**Work to complete:** Return a copy of every line in the records that includes the word "Cycle".

═══ Records ═══

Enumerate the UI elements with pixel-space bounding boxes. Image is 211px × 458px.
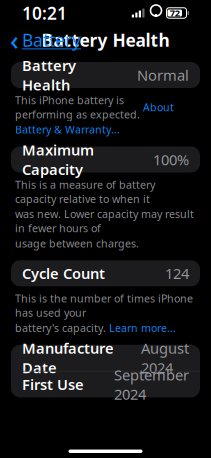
staticText: 72 [170, 7, 180, 19]
staticText: This is the number of times iPhone has u… [15, 291, 193, 320]
staticText: 100% [153, 150, 189, 169]
staticText: Battery Health [22, 56, 76, 94]
button[interactable]: Manufacture Date [11, 345, 200, 371]
staticText: Normal [137, 65, 189, 85]
staticText: battery's capacity. [15, 321, 109, 335]
staticText: This iPhone battery is performing as exp… [15, 93, 143, 121]
staticText: usage between charges. [15, 236, 139, 250]
staticText: About [143, 100, 174, 114]
button[interactable]: Maximum Capacity [11, 146, 200, 172]
staticText: Learn more... [109, 321, 176, 335]
staticText: This is a measure of battery capacity re… [15, 178, 155, 206]
staticText: Manufacture Date [22, 338, 114, 377]
button[interactable]: First Use [11, 371, 200, 397]
staticText: Battery & Warranty... [15, 122, 120, 136]
button[interactable]: ‹ [8, 20, 83, 60]
staticText: ‹ [10, 22, 19, 58]
staticText: September 2024 [114, 365, 189, 404]
staticText: was new. Lower capacity may result in fe… [15, 207, 194, 235]
button[interactable]: Battery Health [11, 62, 200, 88]
staticText: Cycle Count [22, 264, 105, 283]
staticText: 10:21 [22, 2, 67, 24]
staticText: Battery Health [42, 28, 170, 52]
staticText: First Use [22, 375, 84, 394]
staticText: Battery [22, 28, 81, 52]
staticText: August 2024 [141, 338, 189, 377]
button[interactable]: Cycle Count [11, 260, 200, 286]
staticText: 124 [165, 264, 189, 283]
staticText: Maximum Capacity [22, 140, 94, 179]
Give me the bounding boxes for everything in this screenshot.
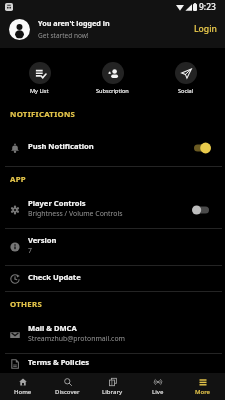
button[interactable]: Home [0,373,45,400]
button[interactable]: Check Update [0,266,225,291]
button[interactable]: Push notification toggle [194,142,211,154]
staticText: My List [30,87,49,95]
staticText: Login [194,23,217,35]
button[interactable]: Social [149,48,222,97]
button[interactable]: Login [188,18,219,40]
button[interactable]: Discover [45,373,90,400]
staticText: Streamzhub@protonmail.com [28,334,126,343]
button[interactable]: You aren't logged in [0,14,225,48]
button[interactable]: Subscription [76,48,149,97]
staticText: NOTIFICATIONS [10,109,76,120]
button[interactable]: Mail & DMCA [0,317,225,353]
staticText: Discover [55,388,80,396]
staticText: More [195,388,211,396]
staticText: You aren't logged in [38,18,110,28]
staticText: Terms & Policies [28,357,90,367]
staticText: Subscription [96,87,129,95]
staticText: Brightness / Volume Controls [28,209,123,218]
staticText: Version [28,235,57,245]
staticText: Library [102,388,123,396]
staticText: Live [152,388,164,396]
staticText: Get started now! [38,31,89,40]
staticText: 7 [28,246,32,255]
button[interactable]: Library [90,373,135,400]
button[interactable]: Push Notification [0,130,225,166]
button[interactable]: More [180,373,225,400]
staticText: 9:23 [199,1,216,13]
staticText: Social [178,87,194,95]
button[interactable]: My List [3,48,76,97]
button[interactable]: Player controls toggle [192,204,209,216]
button[interactable]: Player Controls [0,192,225,228]
staticText: Home [14,388,32,396]
button[interactable]: Terms & Policies [0,354,225,373]
staticText: Mail & DMCA [28,323,77,333]
button[interactable]: Live [135,373,180,400]
staticText: APP [10,174,26,185]
staticText: Check Update [28,272,81,282]
staticText: Player Controls [28,198,86,208]
button[interactable]: Version [0,229,225,265]
staticText: Push Notification [28,141,94,151]
staticText: OTHERS [10,299,42,310]
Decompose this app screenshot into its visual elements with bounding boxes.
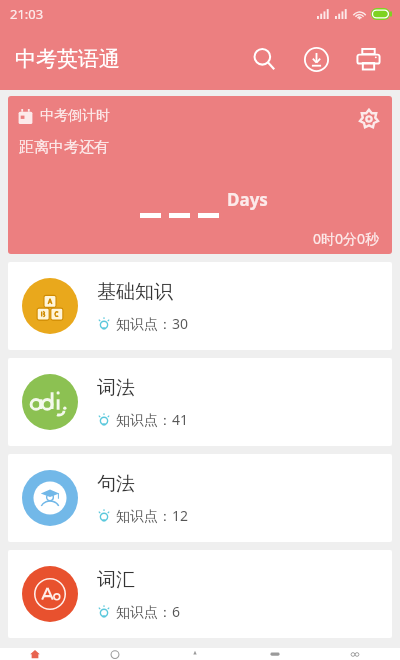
button[interactable]: Profile — [320, 648, 400, 660]
staticText: 句法 — [97, 472, 135, 496]
staticText: 词汇 — [97, 568, 135, 592]
staticText: 中考英语通 — [15, 46, 120, 72]
staticText: 知识点：6 — [116, 602, 181, 621]
staticText: 知识点：41 — [116, 410, 189, 429]
button[interactable]: 基础知识 — [8, 262, 392, 350]
button[interactable]: Discover — [80, 648, 160, 660]
button[interactable]: Home — [0, 648, 80, 660]
button[interactable]: Settings — [354, 104, 384, 134]
button[interactable]: Download — [294, 37, 338, 81]
staticText: 词法 — [97, 376, 135, 400]
button[interactable]: Search — [242, 37, 286, 81]
button[interactable]: Favorites — [160, 648, 240, 660]
staticText: 距离中考还有 — [19, 138, 109, 157]
button[interactable]: Books — [240, 648, 320, 660]
staticText: 基础知识 — [97, 280, 173, 304]
staticText: 0时0分0秒 — [313, 229, 380, 248]
staticText: 知识点：12 — [116, 506, 189, 525]
button[interactable]: 句法 — [8, 454, 392, 542]
staticText: 中考倒计时 — [40, 107, 110, 125]
staticText: 21:03 — [10, 5, 44, 23]
button[interactable]: 词法 — [8, 358, 392, 446]
button[interactable]: 词汇 — [8, 550, 392, 638]
staticText: 知识点：30 — [116, 314, 189, 333]
button[interactable]: 中考倒计时 — [8, 96, 392, 254]
staticText: Days — [227, 188, 268, 211]
button[interactable]: Print — [346, 37, 390, 81]
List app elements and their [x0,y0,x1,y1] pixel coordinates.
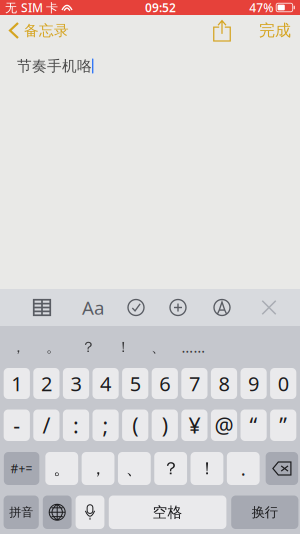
button[interactable]: 。 [36,332,71,362]
staticText: 4 [100,370,111,397]
staticText: ！ [198,458,215,479]
button[interactable]: 。 [45,452,78,485]
staticText: 完成 [259,21,291,40]
staticText: ) [162,411,168,439]
button[interactable]: 换行 [231,496,298,529]
staticText: ; [103,411,109,439]
button[interactable]: 空格 [109,496,226,529]
button[interactable]: Share [205,15,239,46]
staticText: ( [132,411,138,439]
button[interactable]: 拼音 [4,496,39,529]
button[interactable]: Next keyboard [43,496,72,529]
button[interactable]: : [63,410,89,441]
button[interactable]: 9 [240,368,267,399]
staticText: ， [90,458,106,479]
button[interactable]: 5 [122,368,148,399]
button[interactable]: ( [122,410,148,441]
button[interactable]: ！ [106,332,141,362]
staticText: @ [214,411,234,439]
button[interactable]: 7 [181,368,208,399]
button[interactable]: 、 [118,452,151,485]
button[interactable]: Text format [74,289,112,326]
staticText: 空格 [153,503,183,521]
button[interactable]: ？ [71,332,106,362]
staticText: 。 [46,338,61,356]
staticText: 备忘录 [24,22,69,40]
button[interactable]: 1 [4,368,30,399]
button[interactable]: . [227,452,260,485]
button[interactable]: ) [152,410,178,441]
staticText: “ [250,411,258,439]
staticText: 2 [41,370,52,397]
button[interactable]: - [4,410,30,441]
button[interactable]: ！ [190,452,223,485]
staticText: 8 [218,370,230,397]
staticText: ， [11,338,26,356]
staticText: …… [182,337,206,357]
staticText: #+= [11,460,33,476]
staticText: 1 [11,370,22,397]
staticText: 、 [151,338,166,356]
button[interactable]: ？ [154,452,187,485]
staticText: 3 [70,370,82,397]
staticText: Aa [82,295,104,320]
staticText: 47% [249,0,273,15]
button[interactable]: ” [270,410,296,441]
button[interactable]: 3 [63,368,89,399]
button[interactable]: ¥ [181,410,208,441]
staticText: 无 SIM 卡 [5,0,58,15]
button[interactable]: ; [92,410,119,441]
button[interactable]: Markup [203,289,241,326]
button[interactable]: 0 [270,368,296,399]
staticText: 。 [53,458,70,479]
staticText: 、 [126,458,143,479]
staticText: 0 [278,370,289,397]
staticText: . [241,456,246,481]
button[interactable]: Hide keyboard [250,289,288,326]
button[interactable]: …… [176,332,211,362]
button[interactable]: #+= [4,452,39,485]
staticText: ¥ [188,411,200,439]
button[interactable]: 8 [211,368,237,399]
staticText: - [13,411,20,439]
staticText: ！ [116,338,131,356]
button[interactable]: Add attachment [159,289,197,326]
staticText: 节奏手机咯 [17,57,92,75]
button[interactable]: 6 [152,368,178,399]
button[interactable]: 2 [33,368,60,399]
button[interactable]: 4 [92,368,119,399]
button[interactable]: / [33,410,60,441]
staticText: 5 [130,370,141,397]
staticText: 6 [159,370,170,397]
button[interactable]: Table [23,289,61,326]
staticText: 9 [248,370,259,397]
staticText: : [73,411,79,439]
staticText: ？ [81,338,96,356]
button[interactable]: ， [82,452,114,485]
button[interactable]: 、 [141,332,176,362]
button[interactable]: Checklist [117,289,155,326]
staticText: 7 [189,370,200,397]
staticText: 09:52 [145,0,176,15]
button[interactable]: Dictate [76,496,104,529]
staticText: ” [279,411,287,439]
button[interactable]: 备忘录 [0,15,75,46]
button[interactable]: Delete [266,452,298,485]
button[interactable]: 完成 [259,15,300,46]
button[interactable]: ， [1,332,36,362]
button[interactable]: @ [211,410,237,441]
staticText: / [42,411,50,439]
button[interactable]: “ [240,410,267,441]
staticText: 拼音 [9,505,33,520]
staticText: ？ [162,458,179,479]
staticText: 换行 [252,504,278,520]
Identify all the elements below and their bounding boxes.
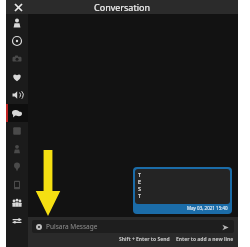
button[interactable]: Close (6, 0, 30, 14)
staticText: Conversation (94, 1, 150, 13)
button[interactable]: clock (6, 32, 28, 50)
staticText: May 03, 2021 15:40 (187, 205, 228, 211)
button[interactable]: pin (6, 158, 28, 176)
button[interactable]: heart (6, 68, 28, 86)
button[interactable]: Pulsara Message (32, 220, 234, 233)
button[interactable]: camera (6, 50, 28, 68)
button[interactable]: doc (6, 176, 28, 194)
button[interactable]: person2 (6, 140, 28, 158)
staticText: S (138, 185, 142, 192)
button[interactable]: chat (6, 104, 28, 122)
button[interactable]: T (133, 167, 232, 214)
staticText: Pulsara Message (46, 222, 98, 231)
staticText: T (138, 171, 142, 178)
button[interactable]: person (6, 14, 28, 32)
staticText: T (138, 192, 142, 199)
button[interactable]: square (6, 122, 28, 140)
button[interactable]: speaker (6, 86, 28, 104)
button[interactable]: team (6, 194, 28, 212)
button[interactable]: menu (6, 212, 28, 230)
staticText: Enter to add a new line (176, 236, 234, 243)
staticText: Shift + Enter to Send (119, 236, 170, 243)
staticText: E (138, 178, 142, 185)
button[interactable]: Send (220, 222, 230, 232)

═══

**Completed task:**
staticText: Cycle Count [22, 264, 105, 283]
button[interactable]: Cycle Count [11, 260, 200, 286]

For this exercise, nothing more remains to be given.